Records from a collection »
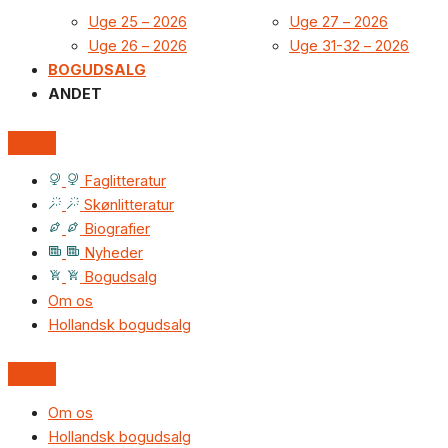
Uge 25 – 2026
Uge 27 – 2026
Uge 26 – 2026
Uge 31-32 – 2026
BOGUDSALG
ANDET
Faglitteratur
Skønlitteratur
Biografier
Nyheder
Bogudsalg
Om os
Hollandsk bogudsalg
Om os
Hollandsk bogudsalg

Goal of the exercise »
Could you repeat all of the entries exactly, without any of the images?

Exercise solution »
Uge 25 – 2026
Uge 27 – 2026
Uge 26 – 2026
Uge 31-32 – 2026
BOGUDSALG
ANDET
Faglitteratur
Skønlitteratur
Biografier
Nyheder
Bogudsalg
Om os
Hollandsk bogudsalg
Om os
Hollandsk bogudsalg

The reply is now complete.